** What this task involves **
Search the data below for "spesso"; list each line that holds it.

BEGIN Data records

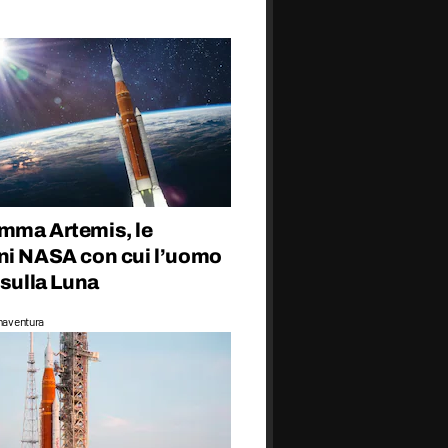
mma Artemis, le
ni NASA con cui l’uomo
 sulla Luna
naventura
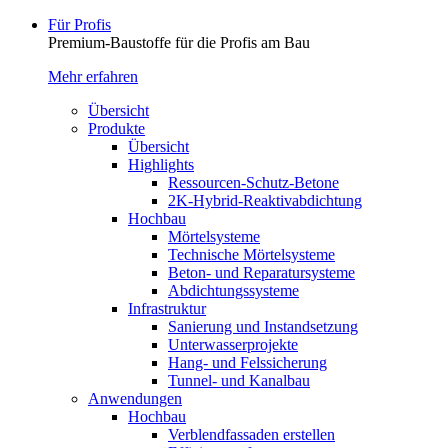
Für Profis
Premium-Baustoffe für die Profis am Bau
Mehr erfahren
Übersicht
Produkte
Übersicht
Highlights
Ressourcen-Schutz-Betone
2K-Hybrid-Reaktivab­dichtung
Hochbau
Mörtelsysteme
Technische Mörtelsysteme
Beton- und Reparatursysteme
Abdichtungssysteme
Infrastruktur
Sanierung und Instandsetzung
Unterwasserprojekte
Hang- und Felssicherung
Tunnel- und Kanalbau
Anwendungen
Hochbau
Verblendfassaden erstellen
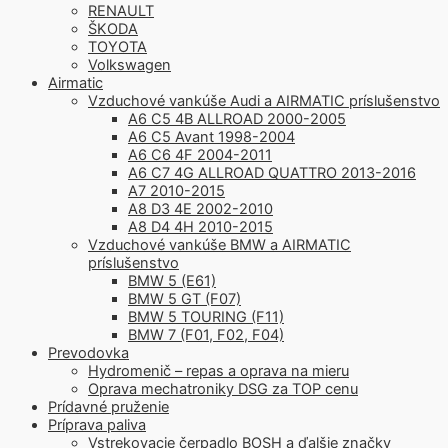
RENAULT
ŠKODA
TOYOTA
Volkswagen
Airmatic
Vzduchové vankúše Audi a AIRMATIC príslušenstvo
A6 C5 4B ALLROAD 2000-2005
A6 C5 Avant 1998-2004
A6 C6 4F 2004-2011
A6 C7 4G ALLROAD QUATTRO 2013-2016
A7 2010-2015
A8 D3 4E 2002-2010
A8 D4 4H 2010-2015
Vzduchové vankúše BMW a AIRMATIC
príslušenstvo
BMW 5 (E61)
BMW 5 GT (F07)
BMW 5 TOURING (F11)
BMW 7 (F01, F02, F04)
Prevodovka
Hydromenič – repas a oprava na mieru
Oprava mechatroniky DSG za TOP cenu
Prídavné pruženie
Príprava paliva
Vstrekovacie čerpadlo BOSH a ďalšie značky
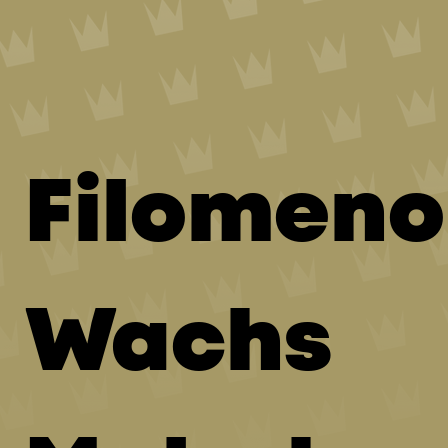
Filomeno
Wachs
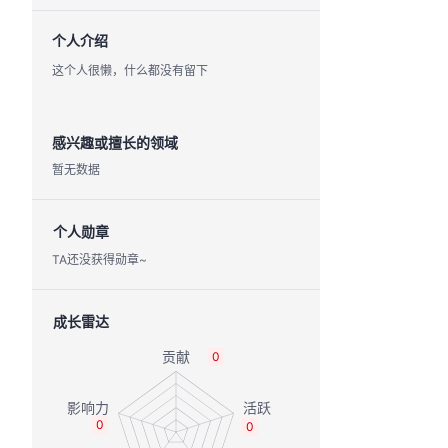
个人介绍
这个人很懒，什么都没有留下
感兴趣或擅长的领域
暂无数据
个人勋章
TA还没获得勋章~
成长雷达
0
0
0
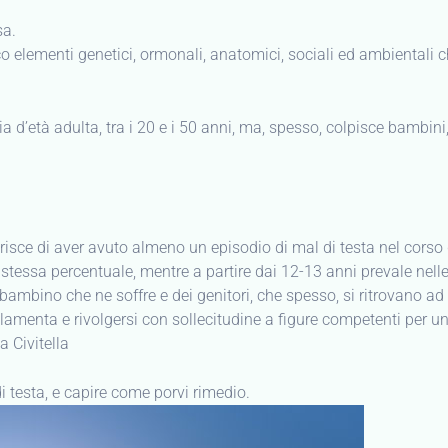
sa.
oco elementi genetici, ormonali, anatomici, sociali ed ambientali
 d’età adulta, tra i 20 e i 50 anni, ma, spesso, colpisce bambini
isce di aver avuto almeno un episodio di mal di testa nel corso de
 stessa percentuale, mentre a partire dai 12-13 anni prevale nell
bambino che ne soffre e dei genitori, che spesso, si ritrovano ad 
menta e rivolgersi con sollecitudine a figure competenti per un
a Civitella
di testa, e capire come porvi rimedio.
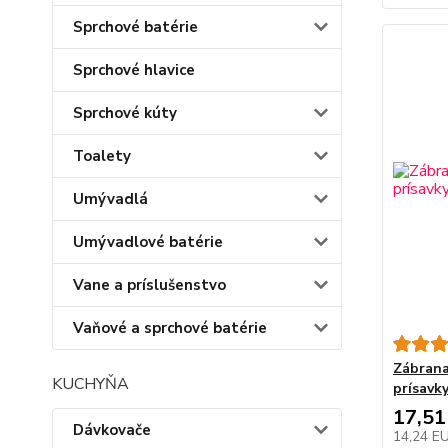
Sprchové batérie
Sprchové hlavice
Sprchové kúty
Toalety
Umývadlá
Umývadlové batérie
Vane a príslušenstvo
Vaňové a sprchové batérie
Zábrana
KUCHYŇA
prísavk
17,51
Dávkovače
14,24 E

END Data records

** Written answer **
 d’età adulta, tra i 20 e i 50 anni, ma, spesso, colpisce bambini
bambino che ne soffre e dei genitori, che spesso, si ritrovano ad 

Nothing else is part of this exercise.